Friday, April 8, 2011

CHARLES JOHNSON AND THE GOOD STUFF

After dating for two years, my wife Joan and I married in June, 1970 when we both were 22-years-old. (Our birthdays are seven days apart so I’ve always joked that our fathers probably impregnated our mothers at the same moment, therefore  we were karmically fated to meet and marry.) During our first two years of marriage we were strict vegetarians because we considered that choice to be the morally and spiritually right one. I never missed meat, not once, and the reduction in our weekly grocery bill when I was in early graduate school was a blessing.

But I had a black, college friend who was raised as a vegetarian. He told me that he ate meat for the first time, in his twenties, when he visited a lady friend for dinner. “I was rolling around all night on the floor in pain,” he said. And so my wife and I had to consider what we’d do if and when we had children. Raise them as vegetarians and perhaps let them endure an agonizing night like my friend experienced as their stomachs adjusted to something foreign? Or let them eat meat while we stayed vegetarian, and have to work out two different menus for our family every day? Furthermore, back in the early ‘70s in southern Illinois, it wasn’t easy to find restaurants that offered vegetarian meals. And so after two years we drifted away from not “eating anything that has a face,” as my friend mendicant Buddhist monk Claude AnShin Thomas once put it, for he is devoted to ahima or harmlessness toward all sentient beings.  Just as a footnote: our 29-year-old daughter Elisheba, curator and owner of Faire Gallery CafĂ©, is by choice a vegan.

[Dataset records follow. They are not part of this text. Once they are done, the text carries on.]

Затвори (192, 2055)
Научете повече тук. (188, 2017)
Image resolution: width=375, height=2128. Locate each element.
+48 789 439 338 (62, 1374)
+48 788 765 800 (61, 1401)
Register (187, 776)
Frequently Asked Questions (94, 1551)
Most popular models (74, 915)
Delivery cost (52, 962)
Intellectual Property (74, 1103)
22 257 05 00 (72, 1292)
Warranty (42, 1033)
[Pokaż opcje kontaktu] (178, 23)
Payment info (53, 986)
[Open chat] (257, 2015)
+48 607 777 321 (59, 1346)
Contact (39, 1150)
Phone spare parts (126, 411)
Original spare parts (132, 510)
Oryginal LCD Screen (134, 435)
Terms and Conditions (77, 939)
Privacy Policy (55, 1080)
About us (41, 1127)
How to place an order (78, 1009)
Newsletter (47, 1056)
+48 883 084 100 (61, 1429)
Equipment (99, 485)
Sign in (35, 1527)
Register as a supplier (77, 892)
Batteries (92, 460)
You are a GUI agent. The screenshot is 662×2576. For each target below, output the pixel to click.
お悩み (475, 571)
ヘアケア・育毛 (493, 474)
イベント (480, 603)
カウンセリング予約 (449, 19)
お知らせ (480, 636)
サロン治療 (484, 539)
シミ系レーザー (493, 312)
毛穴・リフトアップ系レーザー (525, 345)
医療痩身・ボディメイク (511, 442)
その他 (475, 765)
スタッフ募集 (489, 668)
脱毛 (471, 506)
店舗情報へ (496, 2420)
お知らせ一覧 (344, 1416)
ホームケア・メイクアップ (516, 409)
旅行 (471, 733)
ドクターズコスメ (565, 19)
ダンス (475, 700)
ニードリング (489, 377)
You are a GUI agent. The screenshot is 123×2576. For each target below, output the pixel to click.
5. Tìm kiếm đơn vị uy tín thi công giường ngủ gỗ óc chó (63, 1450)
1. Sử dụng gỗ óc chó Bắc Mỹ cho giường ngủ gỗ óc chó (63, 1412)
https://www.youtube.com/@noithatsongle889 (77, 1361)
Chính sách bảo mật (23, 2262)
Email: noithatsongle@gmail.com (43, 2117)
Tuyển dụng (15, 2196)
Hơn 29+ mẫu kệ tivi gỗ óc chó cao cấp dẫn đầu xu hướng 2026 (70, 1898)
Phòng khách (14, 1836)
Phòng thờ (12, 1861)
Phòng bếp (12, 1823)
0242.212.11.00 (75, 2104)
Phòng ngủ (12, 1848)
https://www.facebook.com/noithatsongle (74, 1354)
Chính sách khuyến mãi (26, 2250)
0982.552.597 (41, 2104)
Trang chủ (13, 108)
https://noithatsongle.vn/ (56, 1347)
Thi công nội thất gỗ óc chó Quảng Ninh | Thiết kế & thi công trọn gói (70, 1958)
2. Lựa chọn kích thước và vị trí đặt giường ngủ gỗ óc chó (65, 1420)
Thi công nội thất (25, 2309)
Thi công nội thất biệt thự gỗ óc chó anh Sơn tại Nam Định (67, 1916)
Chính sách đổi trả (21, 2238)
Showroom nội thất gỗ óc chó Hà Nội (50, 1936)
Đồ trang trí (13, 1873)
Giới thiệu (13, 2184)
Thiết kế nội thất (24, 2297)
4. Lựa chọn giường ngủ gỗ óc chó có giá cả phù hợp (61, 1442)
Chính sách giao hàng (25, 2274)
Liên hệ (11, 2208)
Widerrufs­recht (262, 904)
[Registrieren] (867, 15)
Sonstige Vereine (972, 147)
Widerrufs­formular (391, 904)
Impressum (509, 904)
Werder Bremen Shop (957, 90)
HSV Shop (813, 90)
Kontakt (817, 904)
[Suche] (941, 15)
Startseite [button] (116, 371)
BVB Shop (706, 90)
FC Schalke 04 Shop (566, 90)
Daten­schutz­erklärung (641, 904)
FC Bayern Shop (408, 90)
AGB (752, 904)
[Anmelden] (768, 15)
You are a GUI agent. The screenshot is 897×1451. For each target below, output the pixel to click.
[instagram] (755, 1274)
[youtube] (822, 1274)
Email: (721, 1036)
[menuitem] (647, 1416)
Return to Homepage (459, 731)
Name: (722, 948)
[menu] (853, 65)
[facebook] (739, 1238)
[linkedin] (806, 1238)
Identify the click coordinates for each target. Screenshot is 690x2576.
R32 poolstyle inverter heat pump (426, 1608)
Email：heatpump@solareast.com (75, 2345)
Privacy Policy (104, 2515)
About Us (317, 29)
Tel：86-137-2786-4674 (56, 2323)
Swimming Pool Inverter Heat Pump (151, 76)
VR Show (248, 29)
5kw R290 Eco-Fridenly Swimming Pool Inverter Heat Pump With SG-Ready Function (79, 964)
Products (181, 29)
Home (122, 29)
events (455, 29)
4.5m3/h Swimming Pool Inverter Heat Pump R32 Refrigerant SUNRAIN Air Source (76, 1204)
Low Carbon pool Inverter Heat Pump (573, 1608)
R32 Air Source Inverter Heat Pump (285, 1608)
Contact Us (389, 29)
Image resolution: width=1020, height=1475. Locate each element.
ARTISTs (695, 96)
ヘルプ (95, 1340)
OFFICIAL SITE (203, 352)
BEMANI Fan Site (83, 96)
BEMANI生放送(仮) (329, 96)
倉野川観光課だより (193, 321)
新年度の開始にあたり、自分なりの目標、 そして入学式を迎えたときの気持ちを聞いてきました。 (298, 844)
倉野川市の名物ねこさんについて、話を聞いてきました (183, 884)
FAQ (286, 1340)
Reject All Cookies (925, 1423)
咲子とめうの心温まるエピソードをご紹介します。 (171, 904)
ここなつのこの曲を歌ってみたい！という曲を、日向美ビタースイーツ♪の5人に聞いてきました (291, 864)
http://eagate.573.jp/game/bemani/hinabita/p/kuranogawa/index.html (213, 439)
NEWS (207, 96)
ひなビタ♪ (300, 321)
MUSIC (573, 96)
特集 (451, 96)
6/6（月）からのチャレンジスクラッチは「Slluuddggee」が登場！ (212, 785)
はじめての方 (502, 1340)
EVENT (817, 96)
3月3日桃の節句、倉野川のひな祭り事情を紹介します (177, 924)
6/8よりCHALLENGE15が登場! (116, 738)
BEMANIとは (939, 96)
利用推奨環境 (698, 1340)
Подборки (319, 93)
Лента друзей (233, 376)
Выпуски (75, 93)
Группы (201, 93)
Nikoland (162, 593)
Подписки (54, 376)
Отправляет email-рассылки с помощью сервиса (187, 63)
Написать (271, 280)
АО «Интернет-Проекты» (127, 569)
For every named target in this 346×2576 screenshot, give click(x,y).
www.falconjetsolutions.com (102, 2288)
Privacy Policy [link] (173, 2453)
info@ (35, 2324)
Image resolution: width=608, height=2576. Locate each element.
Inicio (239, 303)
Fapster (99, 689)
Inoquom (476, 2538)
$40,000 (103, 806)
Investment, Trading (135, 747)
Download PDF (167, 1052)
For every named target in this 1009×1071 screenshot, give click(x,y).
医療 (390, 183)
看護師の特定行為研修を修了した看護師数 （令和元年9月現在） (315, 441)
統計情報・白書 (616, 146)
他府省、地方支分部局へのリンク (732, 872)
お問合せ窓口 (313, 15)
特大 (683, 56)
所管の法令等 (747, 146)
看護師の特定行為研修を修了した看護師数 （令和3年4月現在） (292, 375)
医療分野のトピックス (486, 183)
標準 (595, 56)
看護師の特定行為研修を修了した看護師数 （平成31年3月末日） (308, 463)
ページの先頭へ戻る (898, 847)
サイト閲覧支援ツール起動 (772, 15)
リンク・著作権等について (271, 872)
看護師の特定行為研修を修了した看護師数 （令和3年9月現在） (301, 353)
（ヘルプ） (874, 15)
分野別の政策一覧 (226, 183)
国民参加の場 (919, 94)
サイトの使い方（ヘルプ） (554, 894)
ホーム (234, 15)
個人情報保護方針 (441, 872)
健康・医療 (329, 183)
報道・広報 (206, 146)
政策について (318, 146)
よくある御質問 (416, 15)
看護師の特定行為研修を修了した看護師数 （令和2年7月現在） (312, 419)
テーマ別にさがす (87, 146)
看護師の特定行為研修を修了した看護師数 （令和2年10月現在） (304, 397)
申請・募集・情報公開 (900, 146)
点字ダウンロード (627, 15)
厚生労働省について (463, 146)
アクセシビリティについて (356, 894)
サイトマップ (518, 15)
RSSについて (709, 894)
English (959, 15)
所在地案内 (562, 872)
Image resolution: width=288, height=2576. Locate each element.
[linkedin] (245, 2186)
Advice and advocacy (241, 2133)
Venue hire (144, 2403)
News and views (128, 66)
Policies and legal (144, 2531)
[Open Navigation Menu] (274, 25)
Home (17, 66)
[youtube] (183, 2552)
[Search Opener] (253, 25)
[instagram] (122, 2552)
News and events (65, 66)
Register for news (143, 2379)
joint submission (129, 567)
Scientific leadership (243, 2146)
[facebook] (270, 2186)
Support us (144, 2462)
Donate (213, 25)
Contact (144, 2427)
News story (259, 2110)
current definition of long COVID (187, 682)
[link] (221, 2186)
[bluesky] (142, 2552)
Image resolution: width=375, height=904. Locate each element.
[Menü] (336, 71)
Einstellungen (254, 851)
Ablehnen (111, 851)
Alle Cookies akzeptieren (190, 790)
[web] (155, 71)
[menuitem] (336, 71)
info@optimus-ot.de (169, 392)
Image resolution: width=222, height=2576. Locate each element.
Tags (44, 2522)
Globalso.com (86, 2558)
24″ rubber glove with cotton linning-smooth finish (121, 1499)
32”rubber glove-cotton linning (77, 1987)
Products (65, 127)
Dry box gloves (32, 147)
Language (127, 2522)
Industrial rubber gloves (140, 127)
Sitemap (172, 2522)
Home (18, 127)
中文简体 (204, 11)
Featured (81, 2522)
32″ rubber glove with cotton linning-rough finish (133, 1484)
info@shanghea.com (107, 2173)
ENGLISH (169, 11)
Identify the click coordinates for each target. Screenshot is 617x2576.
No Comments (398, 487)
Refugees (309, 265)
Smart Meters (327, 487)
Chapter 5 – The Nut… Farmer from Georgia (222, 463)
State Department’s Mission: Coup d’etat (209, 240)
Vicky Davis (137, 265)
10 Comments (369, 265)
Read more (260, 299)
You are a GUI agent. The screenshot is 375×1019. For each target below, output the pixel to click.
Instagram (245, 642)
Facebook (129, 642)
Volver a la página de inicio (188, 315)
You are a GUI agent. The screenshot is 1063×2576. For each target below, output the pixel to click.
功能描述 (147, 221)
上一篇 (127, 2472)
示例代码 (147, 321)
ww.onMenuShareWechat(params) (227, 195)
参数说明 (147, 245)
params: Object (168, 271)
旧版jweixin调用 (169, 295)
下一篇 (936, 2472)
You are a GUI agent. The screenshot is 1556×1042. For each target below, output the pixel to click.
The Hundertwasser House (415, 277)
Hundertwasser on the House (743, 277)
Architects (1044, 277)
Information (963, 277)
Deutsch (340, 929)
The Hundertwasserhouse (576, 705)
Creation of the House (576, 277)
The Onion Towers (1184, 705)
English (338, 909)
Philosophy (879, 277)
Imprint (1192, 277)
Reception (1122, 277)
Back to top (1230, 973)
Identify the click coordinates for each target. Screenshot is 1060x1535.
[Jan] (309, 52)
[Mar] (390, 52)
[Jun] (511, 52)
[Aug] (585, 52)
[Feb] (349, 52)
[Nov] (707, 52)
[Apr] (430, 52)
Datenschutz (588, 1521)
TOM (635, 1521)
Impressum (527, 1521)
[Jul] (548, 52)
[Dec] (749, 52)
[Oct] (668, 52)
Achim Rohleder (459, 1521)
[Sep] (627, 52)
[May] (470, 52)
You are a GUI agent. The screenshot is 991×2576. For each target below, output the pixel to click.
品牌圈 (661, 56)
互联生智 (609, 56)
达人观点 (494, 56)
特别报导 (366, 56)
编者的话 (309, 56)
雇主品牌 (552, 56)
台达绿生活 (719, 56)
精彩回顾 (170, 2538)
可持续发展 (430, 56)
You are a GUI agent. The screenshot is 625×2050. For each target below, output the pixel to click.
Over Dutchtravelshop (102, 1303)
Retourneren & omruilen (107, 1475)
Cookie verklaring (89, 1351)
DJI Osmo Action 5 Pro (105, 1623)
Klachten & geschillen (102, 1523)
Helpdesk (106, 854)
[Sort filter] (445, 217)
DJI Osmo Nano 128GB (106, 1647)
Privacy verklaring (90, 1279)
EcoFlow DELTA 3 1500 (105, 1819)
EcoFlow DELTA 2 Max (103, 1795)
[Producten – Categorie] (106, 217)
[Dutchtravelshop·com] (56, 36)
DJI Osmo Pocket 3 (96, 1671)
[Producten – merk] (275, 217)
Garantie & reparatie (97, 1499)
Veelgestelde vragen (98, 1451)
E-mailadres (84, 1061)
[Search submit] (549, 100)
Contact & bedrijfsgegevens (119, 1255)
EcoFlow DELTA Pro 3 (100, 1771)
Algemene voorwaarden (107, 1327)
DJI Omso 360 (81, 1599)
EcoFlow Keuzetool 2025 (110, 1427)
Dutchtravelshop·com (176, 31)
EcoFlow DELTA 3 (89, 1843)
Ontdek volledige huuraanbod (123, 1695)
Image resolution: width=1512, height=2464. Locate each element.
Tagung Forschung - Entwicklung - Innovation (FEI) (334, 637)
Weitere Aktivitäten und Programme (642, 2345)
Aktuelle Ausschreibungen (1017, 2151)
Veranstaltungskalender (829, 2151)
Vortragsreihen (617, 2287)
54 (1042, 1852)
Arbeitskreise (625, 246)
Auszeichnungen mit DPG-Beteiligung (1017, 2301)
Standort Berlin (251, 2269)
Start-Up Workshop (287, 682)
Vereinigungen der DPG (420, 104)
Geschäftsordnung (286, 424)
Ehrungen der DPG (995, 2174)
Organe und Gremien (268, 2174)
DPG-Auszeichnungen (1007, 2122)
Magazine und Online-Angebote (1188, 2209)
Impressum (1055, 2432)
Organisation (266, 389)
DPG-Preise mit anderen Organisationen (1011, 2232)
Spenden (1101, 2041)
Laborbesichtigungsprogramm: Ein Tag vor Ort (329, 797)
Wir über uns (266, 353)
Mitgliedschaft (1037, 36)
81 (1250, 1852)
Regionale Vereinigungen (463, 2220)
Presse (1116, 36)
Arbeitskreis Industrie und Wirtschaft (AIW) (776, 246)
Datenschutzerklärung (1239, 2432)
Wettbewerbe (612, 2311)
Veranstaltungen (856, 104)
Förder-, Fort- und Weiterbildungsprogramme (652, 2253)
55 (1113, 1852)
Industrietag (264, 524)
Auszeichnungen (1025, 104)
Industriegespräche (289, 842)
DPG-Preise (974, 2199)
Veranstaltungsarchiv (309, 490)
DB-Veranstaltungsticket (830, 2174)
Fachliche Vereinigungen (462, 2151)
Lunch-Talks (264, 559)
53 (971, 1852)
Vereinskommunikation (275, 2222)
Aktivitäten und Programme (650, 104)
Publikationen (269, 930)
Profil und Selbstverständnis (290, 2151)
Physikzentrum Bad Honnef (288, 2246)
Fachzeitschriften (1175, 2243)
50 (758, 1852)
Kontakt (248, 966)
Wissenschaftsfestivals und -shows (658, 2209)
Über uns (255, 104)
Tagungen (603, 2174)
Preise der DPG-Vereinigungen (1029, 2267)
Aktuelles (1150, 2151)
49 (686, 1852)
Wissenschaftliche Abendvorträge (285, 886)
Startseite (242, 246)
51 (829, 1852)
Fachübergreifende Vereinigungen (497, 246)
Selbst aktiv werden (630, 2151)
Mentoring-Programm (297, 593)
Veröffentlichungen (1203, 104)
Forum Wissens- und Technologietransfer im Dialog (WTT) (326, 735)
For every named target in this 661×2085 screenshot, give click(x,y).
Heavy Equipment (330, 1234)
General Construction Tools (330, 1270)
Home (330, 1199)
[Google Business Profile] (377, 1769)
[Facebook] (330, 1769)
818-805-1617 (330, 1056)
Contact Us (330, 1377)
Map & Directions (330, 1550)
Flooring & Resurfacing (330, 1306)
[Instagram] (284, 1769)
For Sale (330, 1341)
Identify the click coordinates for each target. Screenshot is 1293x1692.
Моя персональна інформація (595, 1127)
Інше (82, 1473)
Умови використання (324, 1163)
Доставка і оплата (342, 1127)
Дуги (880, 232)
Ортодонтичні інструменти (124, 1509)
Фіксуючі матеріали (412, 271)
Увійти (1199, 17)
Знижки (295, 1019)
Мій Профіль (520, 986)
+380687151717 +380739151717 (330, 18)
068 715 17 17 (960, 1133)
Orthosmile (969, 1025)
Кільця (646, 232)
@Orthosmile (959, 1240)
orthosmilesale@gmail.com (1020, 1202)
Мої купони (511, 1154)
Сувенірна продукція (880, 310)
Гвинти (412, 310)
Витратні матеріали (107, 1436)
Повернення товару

These early 1970s experiences and reflections no doubt played a big part in my thinking about the cultural, social and phenomenological meanings of food and eating when I wrote my second novel, Oxherding Tale, a philosophical, comic slave narrative for late 20th century readers. 

The story’s protagonist, Andrew Hawkins, is the product of a black butler, George Hawkins, and his master’s white wife. Out of compassion, his  master secures for him a tutor, Ezekiel William Sykes-Withers, a brilliant yet tragic Transcendentalist and correspondent with Karl Marx, who makes a cameo appearance midway through the novel. Ezekiel, a vegetarian, weans Andrew off meat-eating, and convinces his black step-mother Mattie to do the same, an act that leads in Chapter Two to an explosively comic scene in the slave quarters (where Andrew is raised or exiled to) when his black, meat-eating, biofather George racializes food and equates vegetarianism with everything he (now a bitter, black cultural nationalist after losing his job as a butler because he impregnated his master’s wife) associates with the curious and effete ways of white folks. He wants what he considers to be “black” food (pig’s feet, chitterlings, collard greens, ham, fried chicken, black-eyes peas, cornbread) and not the “funnylooking roots and raw tubers, paste, rice, and wood fiber without salt or syrup or anything like I was bird or an English poet…” which is how he describes the meal that Mattie puts on his dinner plate one evening. “Naw,” says George, who sees Ezekiel as a 19th century version of a hippie, “eatin’ vegetables and walkin’ round the woods nekkid like I seen Ezekiel do—oh yeah, I seen him---is for white people. Colored folks got enough sense to stay in their clothes…Soybeans ain’t hardly food. Beans or vegetables are okay for extras, but I need somethin’ that’ll fill up this emptiness and stick with me! Some things you got to kill for survival!”  And so he does, storming out of the house with his gun, dragging Andrew along with him as he kills, then skins a deer.  

Young Andrew is horrified by this act and thinks, “What if all Ezekiel’s talk about how poleaxing preceded porkchops was saying that violence of the shotgun blast, the instant before the final explosion of dust, stayed sealed inside like a particle, trapped in the dying tissues, and wound up on the dinner table---as if everything was mysteriously blended into everything else, and somehow all the violence slavery crime and suffering in the world had, as Ezekiel suggested, its beginning in what went into our bellies?”
         
In Oxherding Tale, I wouldn’t take Andrew’s words too seriously. After all, Hitler was a vegetarian. But while I’m not a vegetarian now, I expect to one day return to my dietary choice during the years 1970-72 before the end of my life. (Hell, I’d start again tomorrow if the mood hit me in just the right way. Remember how comedian Dick Gregory critiqued  heavy “soul food” dishes? They are not an example of healthy eating.) If one takes the appropriate dietary supplements (which my wife and I didn’t know about in the early 1970s), vegetarianism is---or so I truly believe---the most civilized and moral of eating choices, one that avoids the industries that brutally slaughter animals daily, and pump them with chemicals so they unnaturally produce more eggs and offspring at an accelerated rate---all that so far too many Americans can waddle around looking like inflated balloons ready to burst. Visit a slaughterhouse for cattle---or watch a video of one---and you’ll never again want to eat a McDonald’s hamburger. Or anything that “has a  face.”